EXERCISE OBJECTIVE: Count how many lines of the data include the string "Africa", then say that number and stop.

--- DATA SUPPLIED Enclosed Below ---

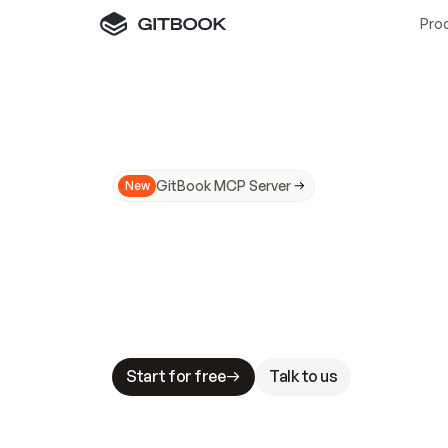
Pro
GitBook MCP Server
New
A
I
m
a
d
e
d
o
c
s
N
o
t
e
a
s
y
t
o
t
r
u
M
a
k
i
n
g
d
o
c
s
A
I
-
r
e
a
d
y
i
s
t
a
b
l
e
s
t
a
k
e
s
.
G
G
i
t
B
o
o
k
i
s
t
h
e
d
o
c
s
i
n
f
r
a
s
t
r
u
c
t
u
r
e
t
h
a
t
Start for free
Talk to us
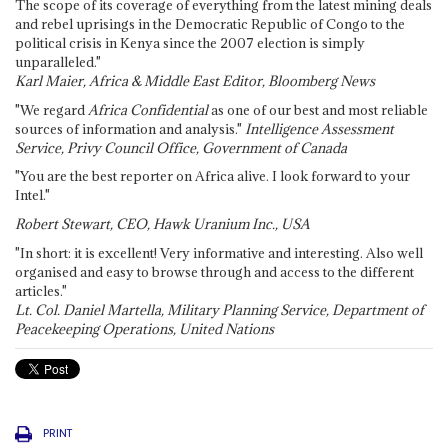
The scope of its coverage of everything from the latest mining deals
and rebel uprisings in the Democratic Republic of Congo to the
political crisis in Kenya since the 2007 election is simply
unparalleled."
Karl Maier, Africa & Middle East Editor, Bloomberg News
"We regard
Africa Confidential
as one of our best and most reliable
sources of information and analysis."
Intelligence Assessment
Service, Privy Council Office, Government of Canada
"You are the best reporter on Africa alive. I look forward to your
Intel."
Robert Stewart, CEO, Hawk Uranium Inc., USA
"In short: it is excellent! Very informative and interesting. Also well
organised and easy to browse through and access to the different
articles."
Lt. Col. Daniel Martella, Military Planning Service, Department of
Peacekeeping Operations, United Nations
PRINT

--- End of Enclosed DATA SUPPLIED ---

RESULT FOR THIS EXERCISE: 3